Distributed Boosting: an Enhancing Method on Dataset Distillation
Xuechao Chen,Wenchao Meng,Peiran Wang,Qihang Zhou
DOI: https://doi.org/10.1145/3627673.3679897
2024-01-01
Abstract:Dataset Distillation (DD) is a technique for synthesizing smaller, compressed datasets from large original datasets while retaining essential information to maintain efficacy. Efficient DD is a current research focus among scholars. Squeeze, Recover and Relabel (SRe2L) and Adversarial Prediction Matching (APM) are two advanced and efficient DD methods, yet their performance is moderate with lower volumes of distilled data.
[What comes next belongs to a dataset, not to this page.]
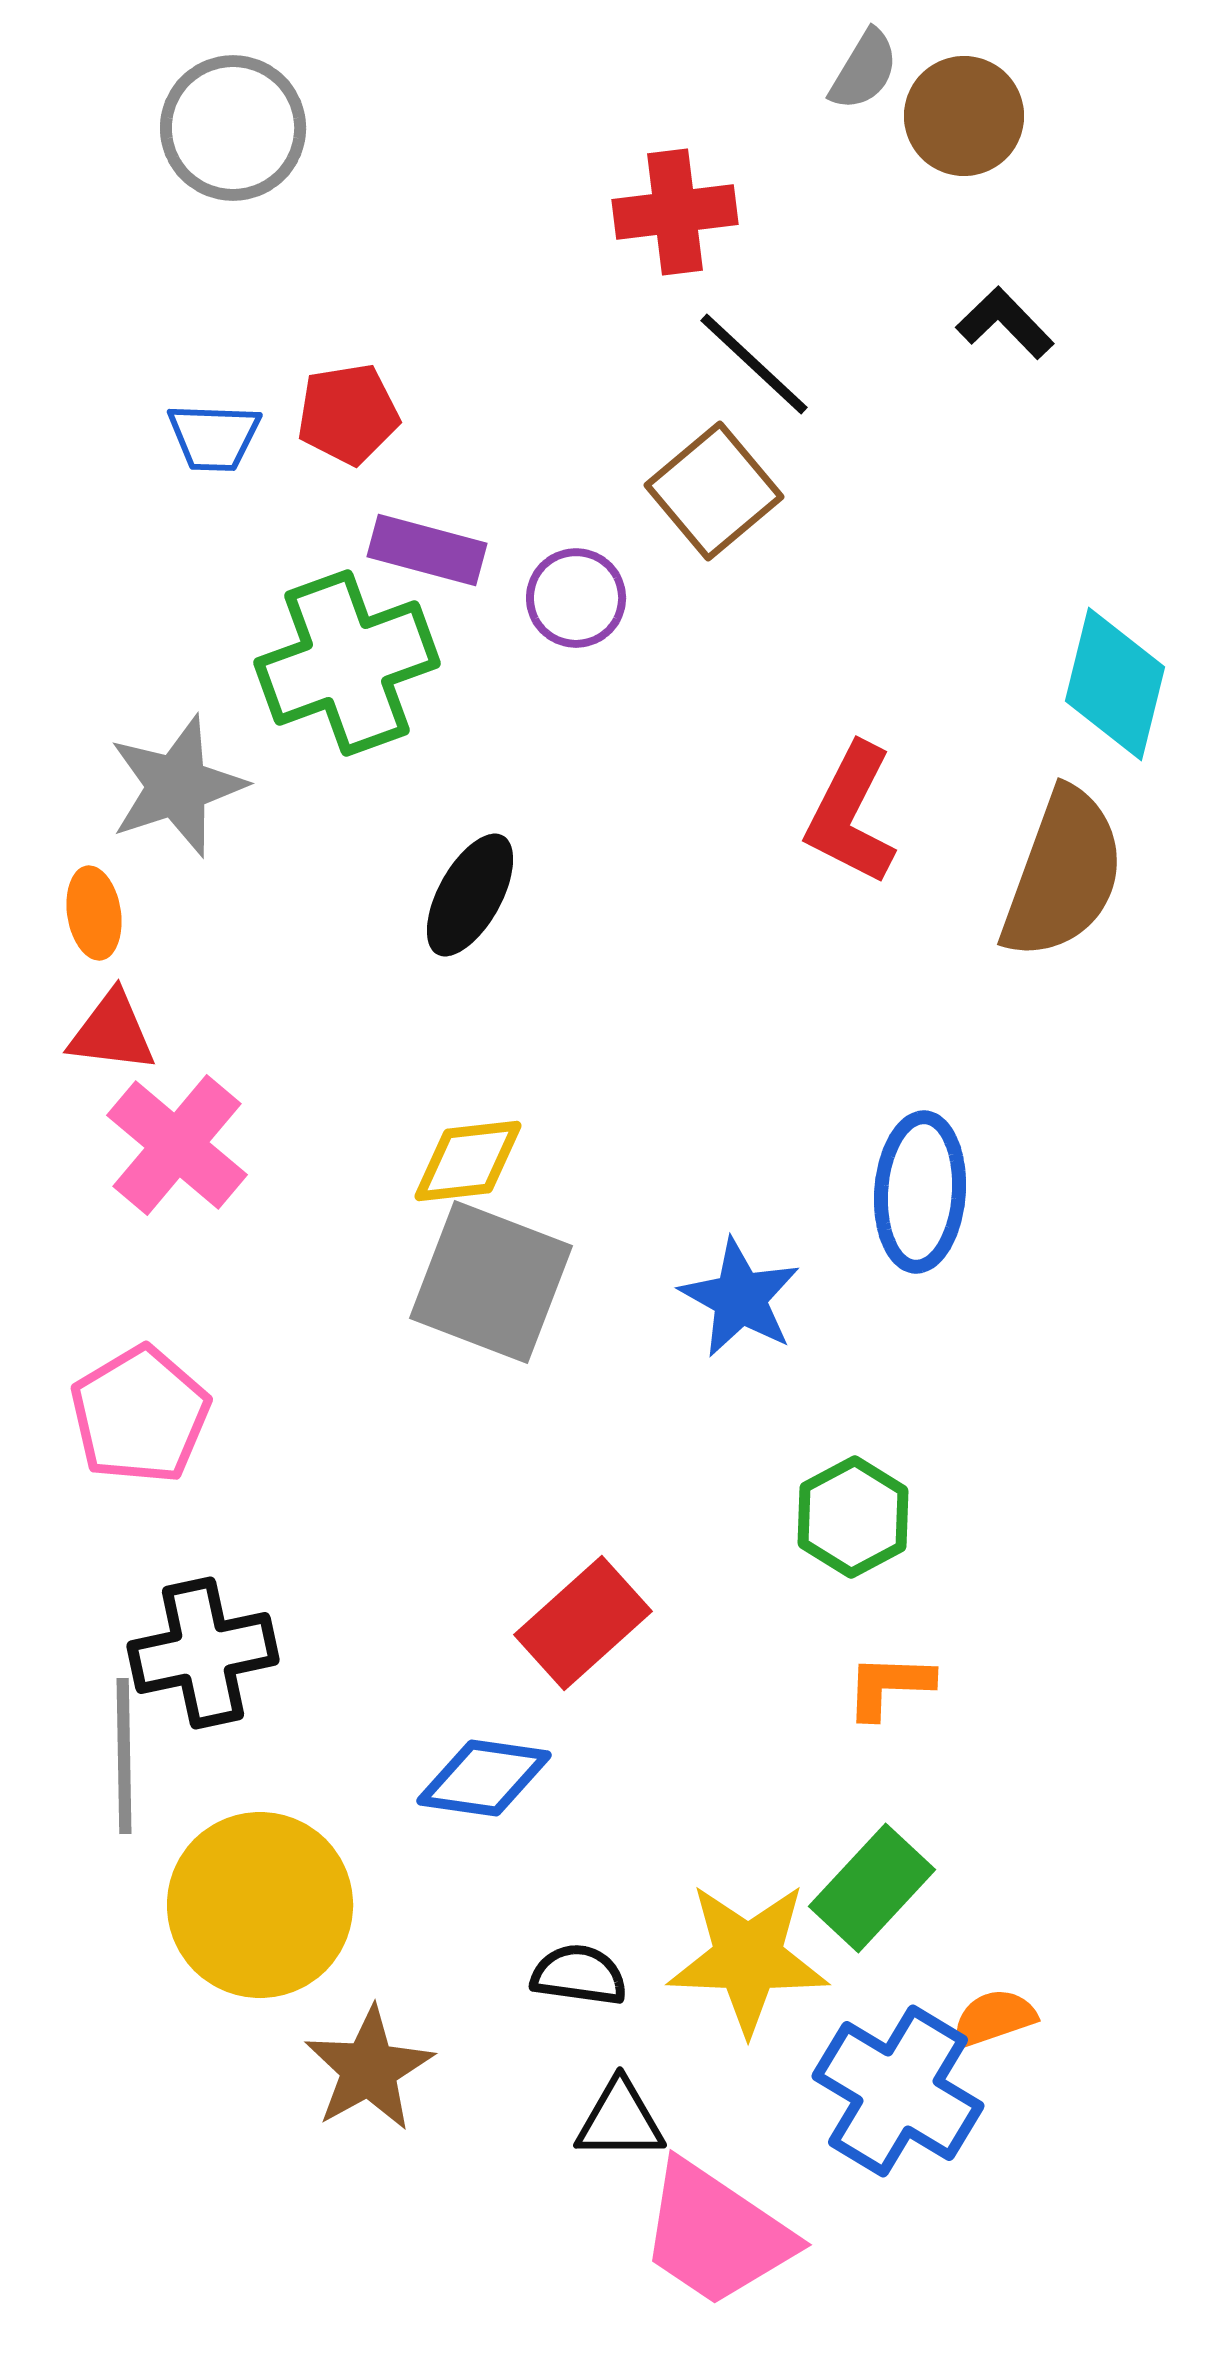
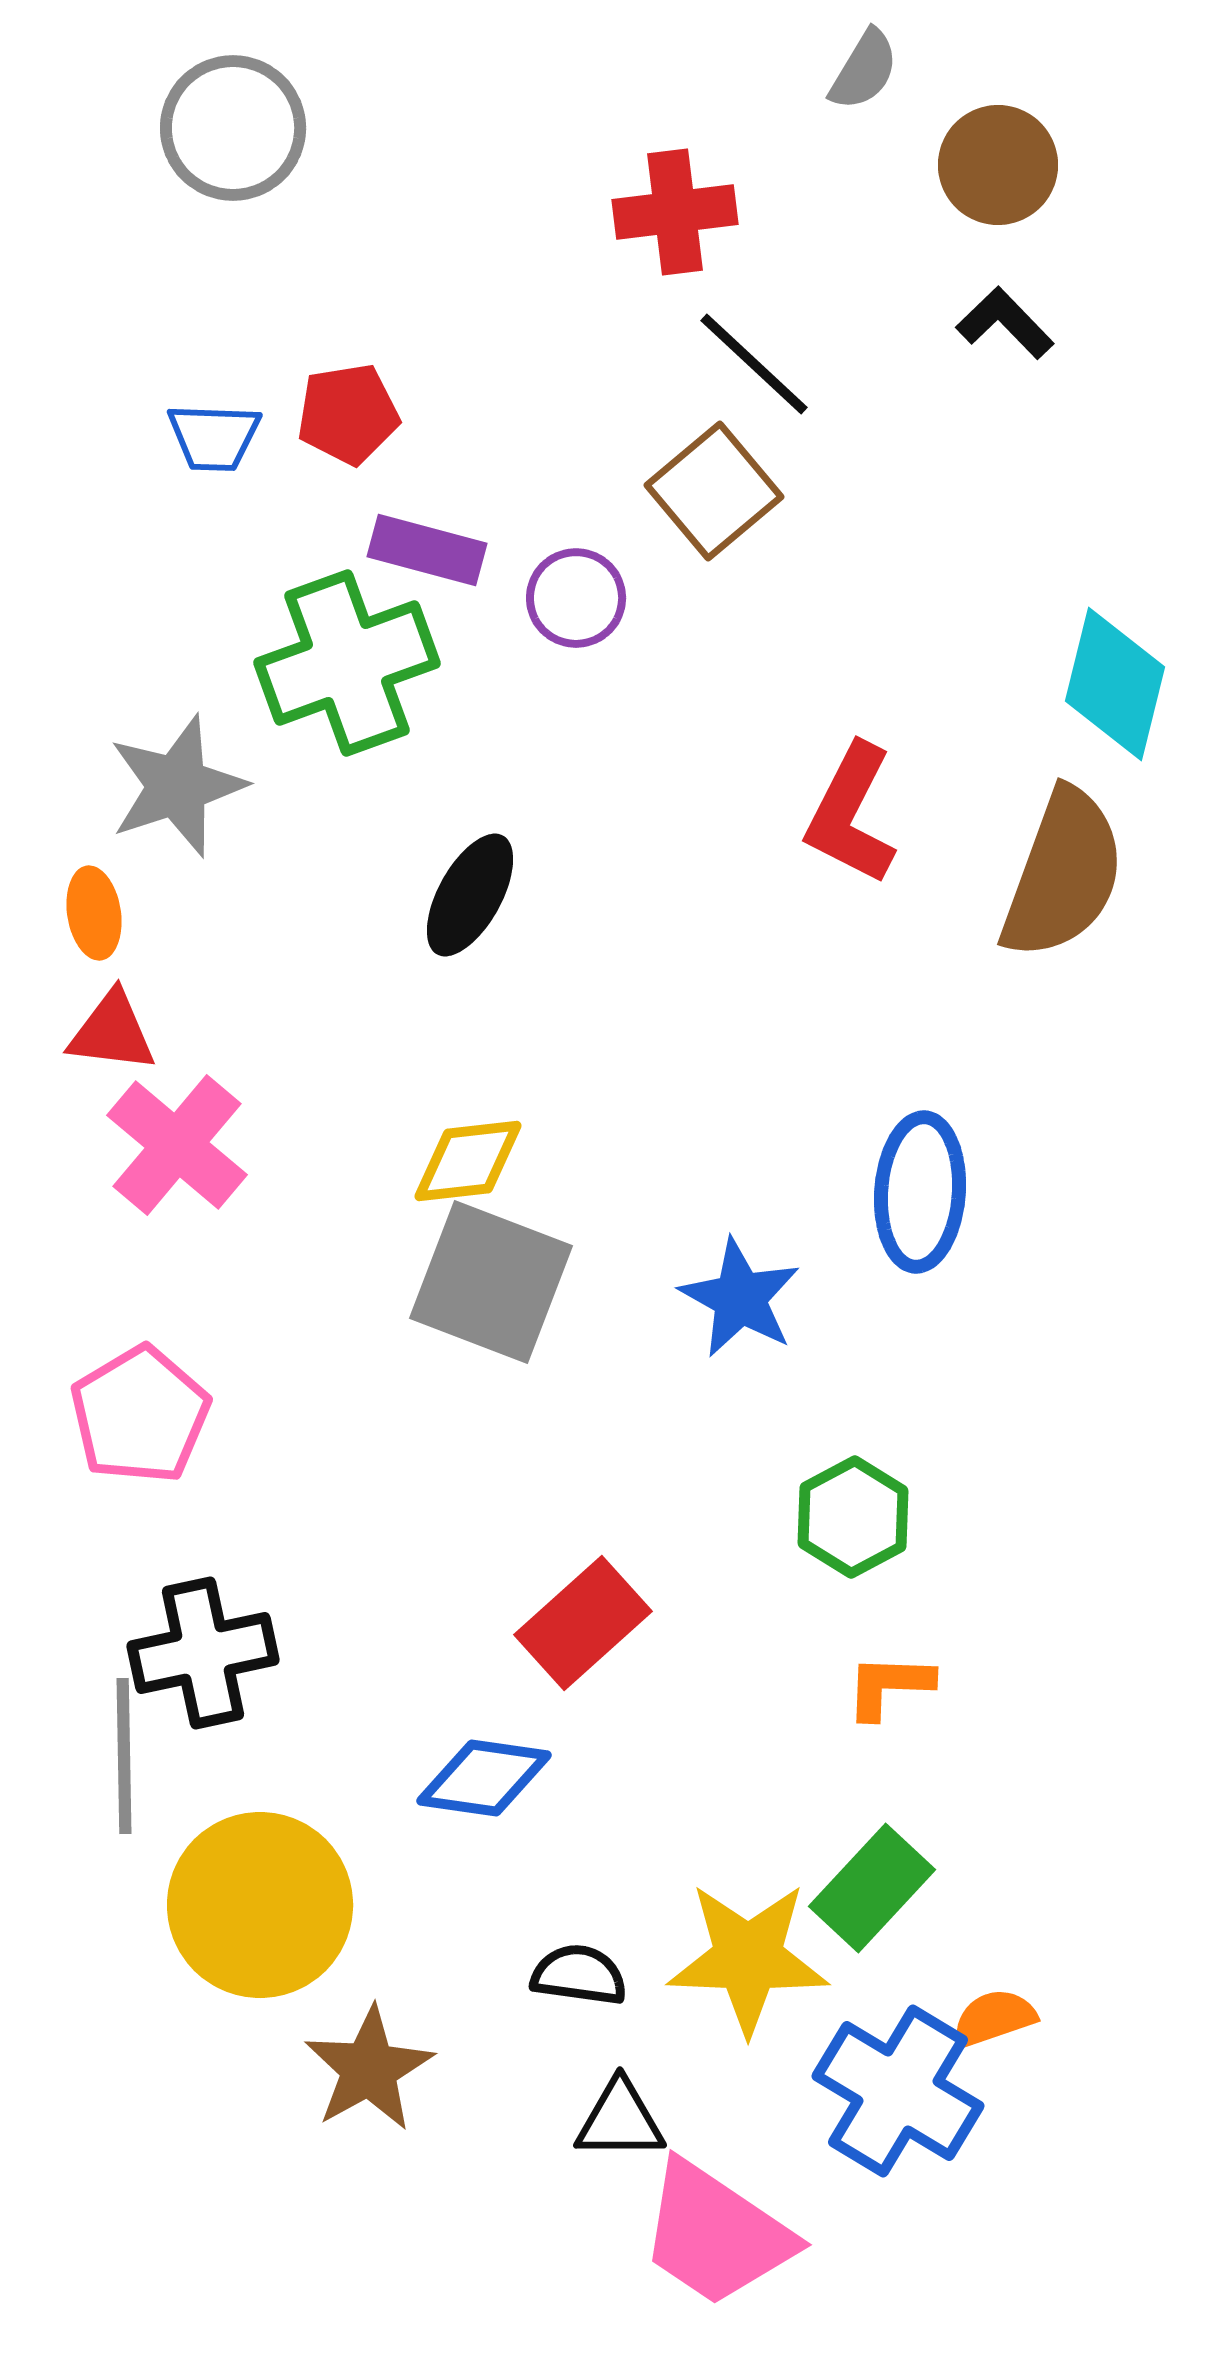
brown circle: moved 34 px right, 49 px down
This paper proposes an ingenious improvement method, Distributed Boosting (DB), capable of significantly enhancing the performance of these two algorithms at low distillation volumes, leading to DB-SRe2L and DB-APM. Specifically, DB is divided into three stages: Distribute & Encapsulate, Distill, and Integrate & Mix-relabel. DB-SRe2L, compared to SRe2L, demonstrates performance improvements of 25.2%, 26.9%, and 26.2% on full 224×224 ImageNet-1k at Images Per Class (IPC) 10, CIFAR-10 at IPC 10, and CIFAR-10 at IPC 50, respectively. Meanwhile, DB-APM, in comparison to APM, exhibits performance enhancements of 21.2% and 20.9% on CIFAR-10 at IPC 10, CIFAR-100 at IPC 1, respectively. Additionally, we provide a theoretical proof of convergence for DB. To the best of our knowledge, DB is the first method suitable for distributed parallel computing scenarios.